Friday, May 30, 2014

Leave me alone.  Just leave me alone and let me think.  How many times have you told that to   someone or even said it to yourself?  We have so much on our mind one can be so stressed that sometimes we need a break from everything.  It can be so bad we can almost wish to be back in the quiet waters of our mother’s womb. Really?   There is a guy who   opened a business offering something similar to that and believes that real solitude and quiet time is the key to better health and   the lack of mental depression. 

They call it an isolation tank where many of your problems can be lifted.  If life seems more stressful and hectic than ever and you feel like your brain is constantly spinning, the tank is the opportunity for stillness and rest and privacy.  They call it the sensory deprivation business.  I thought I heard of everything but who am I to judge anything?  There is   a business called Float Seattle where you get a chance to get away from it all by going nowhere but floating in a closed box.  Sometimes I wish I could put some people I know in a closed box floating down a river but   that is another   issue in my wicked warped fantasies. Stop do not call the authorities, I’m just joking.

The goal is to float in a box filled with 10 inches of water loaded with 1000 pounds of Epsom salt.  There is no light and no sound and no distractions.  All you do is float and eventually enter a state of deep meditation and even hallucinate.  It is all a void, sensory deprivation in the quest to provide the perfect outlet to unplug all that you are searching for all day.  Imagine purposely   being unplugged to all devices?  No phones and computers.  Hey finish reading this before you run into a tank somewhere.

For many people it is a big deal having no access to the phone for an hour.  People who habitually meditate find quietly floating in water taking relaxation to the next step.   I suppose the only way to truly   experience   the    sensation is to try it for yourself.  I imagine that I would find it way to claustrophobic   and would get out of there fast.  However many people find the water to be quite warm and the circulating jets keep the water moving.
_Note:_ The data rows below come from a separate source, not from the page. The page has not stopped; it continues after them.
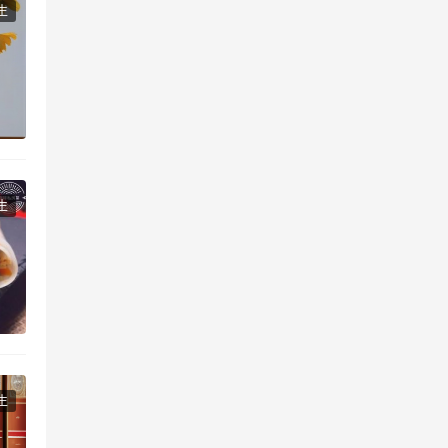
生
生
生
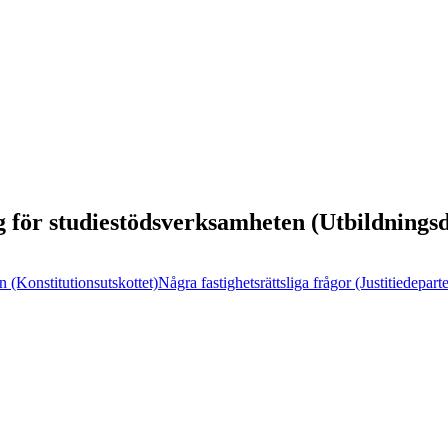
 för studiestödsverksamheten (Utbildnings
n (Konstitutionsutskottet)
Några fastighetsrättsliga frågor (Justitiedepar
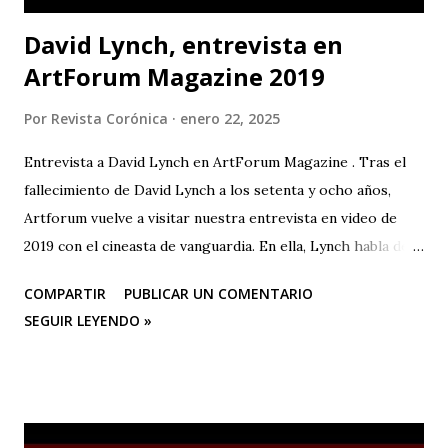
David Lynch, entrevista en
ArtForum Magazine 2019
Por
Revista Corónica
enero 22, 2025
Entrevista a David Lynch en ArtForum Magazine . Tras el
fallecimiento de David Lynch a los setenta y ocho años,
Artforum vuelve a visitar nuestra entrevista en video de
2019 con el cineasta de vanguardia. En ella, Lynch habla de
su primer amor, la pintura, y su posterior devoción a la
COMPARTIR
PUBLICAR UN COMENTARIO
creación artística, desde sus años de estudiante en la
SEGUIR LEYENDO »
Academia de Bellas Artes de Pensilvania hasta su mudanza a
Los Ángeles para dedicarse al cine o a las “pinturas en
movimiento”.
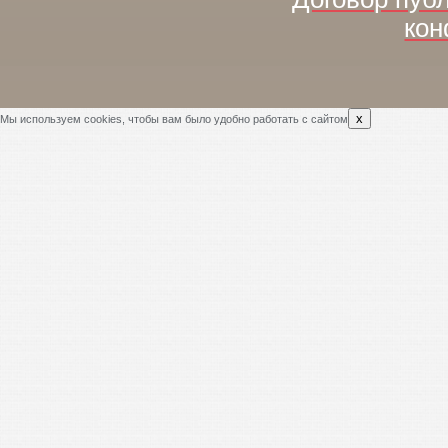
кон
x
Мы используем cookies, чтобы вам было удобно работать с сайтом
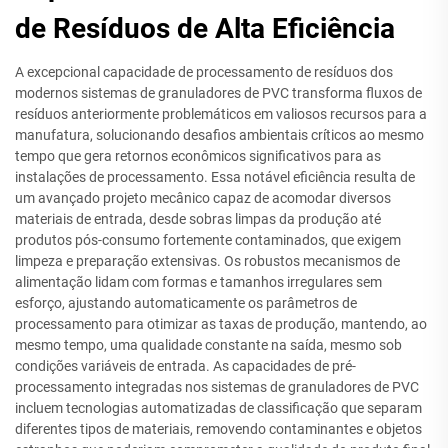
de Resíduos de Alta Eficiência
A excepcional capacidade de processamento de resíduos dos
modernos sistemas de granuladores de PVC transforma fluxos de
resíduos anteriormente problemáticos em valiosos recursos para a
manufatura, solucionando desafios ambientais críticos ao mesmo
tempo que gera retornos econômicos significativos para as
instalações de processamento. Essa notável eficiência resulta de
um avançado projeto mecânico capaz de acomodar diversos
materiais de entrada, desde sobras limpas da produção até
produtos pós-consumo fortemente contaminados, que exigem
limpeza e preparação extensivas. Os robustos mecanismos de
alimentação lidam com formas e tamanhos irregulares sem
esforço, ajustando automaticamente os parâmetros de
processamento para otimizar as taxas de produção, mantendo, ao
mesmo tempo, uma qualidade constante na saída, mesmo sob
condições variáveis de entrada. As capacidades de pré-
processamento integradas nos sistemas de granuladores de PVC
incluem tecnologias automatizadas de classificação que separam
diferentes tipos de materiais, removendo contaminantes e objetos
The idea of sensory deprivation tanks and flooding is not new.  Neuroscientist John Lilly first developed   them in the 1950s to study the effects of total isolation on the brain.  An important book on this subject is called The Deep Self which is the book that launched the theory of altered states through tank isolation.  Back then they used drugs; a practice made famous and terrifying in the 1980 science fiction movie called Altered States starring William Hurt as a scientist who regresses to a murderous proto human   while using a tank.  Floating has turned up elsewhere from the   recent   science fiction TV show called Fringe to the Simpson's where even Lisa and Homer took a   dip in the tank.
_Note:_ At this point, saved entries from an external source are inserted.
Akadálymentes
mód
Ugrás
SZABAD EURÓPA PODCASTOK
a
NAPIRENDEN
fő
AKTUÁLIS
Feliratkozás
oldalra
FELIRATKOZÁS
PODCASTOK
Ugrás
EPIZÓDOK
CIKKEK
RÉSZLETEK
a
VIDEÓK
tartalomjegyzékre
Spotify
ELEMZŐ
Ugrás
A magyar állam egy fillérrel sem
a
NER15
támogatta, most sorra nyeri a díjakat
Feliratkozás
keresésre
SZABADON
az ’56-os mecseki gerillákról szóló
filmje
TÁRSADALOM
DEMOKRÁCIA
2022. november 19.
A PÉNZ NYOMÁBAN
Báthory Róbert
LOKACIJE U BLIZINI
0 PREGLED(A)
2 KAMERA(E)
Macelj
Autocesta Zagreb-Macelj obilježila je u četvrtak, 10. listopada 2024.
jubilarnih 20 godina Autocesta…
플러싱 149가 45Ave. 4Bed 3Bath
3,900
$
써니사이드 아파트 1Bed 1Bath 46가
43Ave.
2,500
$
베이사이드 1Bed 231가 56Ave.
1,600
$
Scientists first thought that the brain would shut down without incessant input but what researchers found is just the opposite.  It enters a state similar to meditation but by eliminating gravity through floating, the brain reacts even deeper.  Overall you experience a better mood, less pain, less depression.  There are physical therapists that offer flotation as part of their services. DR. Robert Schreyer the Co-Founder of Aspire the Center for Health &  Wellness  noticed that not only did they come out of a floating session feeling physically relaxed but mentally and cognitively relaxed.  Then  should we throw out all our   booze, cigarettes   and pot that we used to use as an excuse for relaxation?  At least it is a healthier  way to relax.